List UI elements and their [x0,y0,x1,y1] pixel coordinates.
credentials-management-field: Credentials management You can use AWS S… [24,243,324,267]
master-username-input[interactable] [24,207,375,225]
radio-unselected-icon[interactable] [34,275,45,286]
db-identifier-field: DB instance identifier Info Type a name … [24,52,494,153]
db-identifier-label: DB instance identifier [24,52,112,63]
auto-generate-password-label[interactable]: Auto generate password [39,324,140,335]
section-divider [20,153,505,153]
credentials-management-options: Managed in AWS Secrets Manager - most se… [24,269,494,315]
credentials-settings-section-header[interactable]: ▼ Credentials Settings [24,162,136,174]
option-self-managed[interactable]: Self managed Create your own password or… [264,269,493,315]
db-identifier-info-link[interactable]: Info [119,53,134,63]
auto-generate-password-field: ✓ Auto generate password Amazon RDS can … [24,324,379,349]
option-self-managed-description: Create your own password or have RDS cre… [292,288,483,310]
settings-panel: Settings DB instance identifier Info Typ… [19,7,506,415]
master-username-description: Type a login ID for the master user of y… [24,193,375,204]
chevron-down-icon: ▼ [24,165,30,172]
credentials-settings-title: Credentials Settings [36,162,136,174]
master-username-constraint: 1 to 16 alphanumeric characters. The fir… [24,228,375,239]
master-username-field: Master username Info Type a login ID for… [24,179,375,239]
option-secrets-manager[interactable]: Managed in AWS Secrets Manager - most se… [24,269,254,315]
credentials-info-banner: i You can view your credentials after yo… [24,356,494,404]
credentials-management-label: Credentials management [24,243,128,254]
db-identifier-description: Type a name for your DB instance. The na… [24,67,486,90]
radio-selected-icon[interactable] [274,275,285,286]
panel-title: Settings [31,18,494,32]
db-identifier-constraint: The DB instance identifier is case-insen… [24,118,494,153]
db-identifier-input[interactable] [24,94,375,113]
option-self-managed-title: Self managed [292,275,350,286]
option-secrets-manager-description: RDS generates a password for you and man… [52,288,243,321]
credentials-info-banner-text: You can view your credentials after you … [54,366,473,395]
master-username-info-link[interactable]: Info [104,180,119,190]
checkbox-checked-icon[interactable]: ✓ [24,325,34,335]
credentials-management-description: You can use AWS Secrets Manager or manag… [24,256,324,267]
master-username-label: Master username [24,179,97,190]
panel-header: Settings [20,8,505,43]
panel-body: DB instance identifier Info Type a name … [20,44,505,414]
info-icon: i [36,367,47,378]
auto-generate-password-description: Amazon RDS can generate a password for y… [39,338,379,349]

INSTRUCTIONS TO FOLLOW: Line by line, retype all of the records exactly.

ANSWER BOX:
List UI elements and their [x0,y0,x1,y1] pixel coordinates.
credentials-management-field: Credentials management You can use AWS S… [24,243,324,267]
master-username-input[interactable] [24,207,375,225]
radio-unselected-icon[interactable] [34,275,45,286]
db-identifier-field: DB instance identifier Info Type a name … [24,52,494,153]
db-identifier-label: DB instance identifier [24,52,112,63]
auto-generate-password-label[interactable]: Auto generate password [39,324,140,335]
section-divider [20,153,505,153]
credentials-management-options: Managed in AWS Secrets Manager - most se… [24,269,494,315]
credentials-settings-section-header[interactable]: ▼ Credentials Settings [24,162,136,174]
option-self-managed[interactable]: Self managed Create your own password or… [264,269,493,315]
db-identifier-info-link[interactable]: Info [119,53,134,63]
auto-generate-password-field: ✓ Auto generate password Amazon RDS can … [24,324,379,349]
option-self-managed-description: Create your own password or have RDS cre… [292,288,483,310]
settings-panel: Settings DB instance identifier Info Typ… [19,7,506,415]
master-username-description: Type a login ID for the master user of y… [24,193,375,204]
chevron-down-icon: ▼ [24,165,30,172]
credentials-settings-title: Credentials Settings [36,162,136,174]
master-username-constraint: 1 to 16 alphanumeric characters. The fir… [24,228,375,239]
master-username-field: Master username Info Type a login ID for… [24,179,375,239]
option-secrets-manager[interactable]: Managed in AWS Secrets Manager - most se… [24,269,254,315]
credentials-info-banner: i You can view your credentials after yo… [24,356,494,404]
credentials-management-label: Credentials management [24,243,128,254]
db-identifier-description: Type a name for your DB instance. The na… [24,67,486,90]
radio-selected-icon[interactable] [274,275,285,286]
panel-title: Settings [31,18,494,32]
db-identifier-constraint: The DB instance identifier is case-insen… [24,118,494,153]
db-identifier-input[interactable] [24,94,375,113]
option-self-managed-title: Self managed [292,275,350,286]
option-secrets-manager-description: RDS generates a password for you and man… [52,288,243,321]
credentials-info-banner-text: You can view your credentials after you … [54,366,473,395]
master-username-info-link[interactable]: Info [104,180,119,190]
checkbox-checked-icon[interactable]: ✓ [24,325,34,335]
credentials-management-description: You can use AWS Secrets Manager or manag… [24,256,324,267]
master-username-label: Master username [24,179,97,190]
panel-header: Settings [20,8,505,43]
panel-body: DB instance identifier Info Type a name … [20,44,505,414]
info-icon: i [36,367,47,378]
auto-generate-password-description: Amazon RDS can generate a password for y… [39,338,379,349]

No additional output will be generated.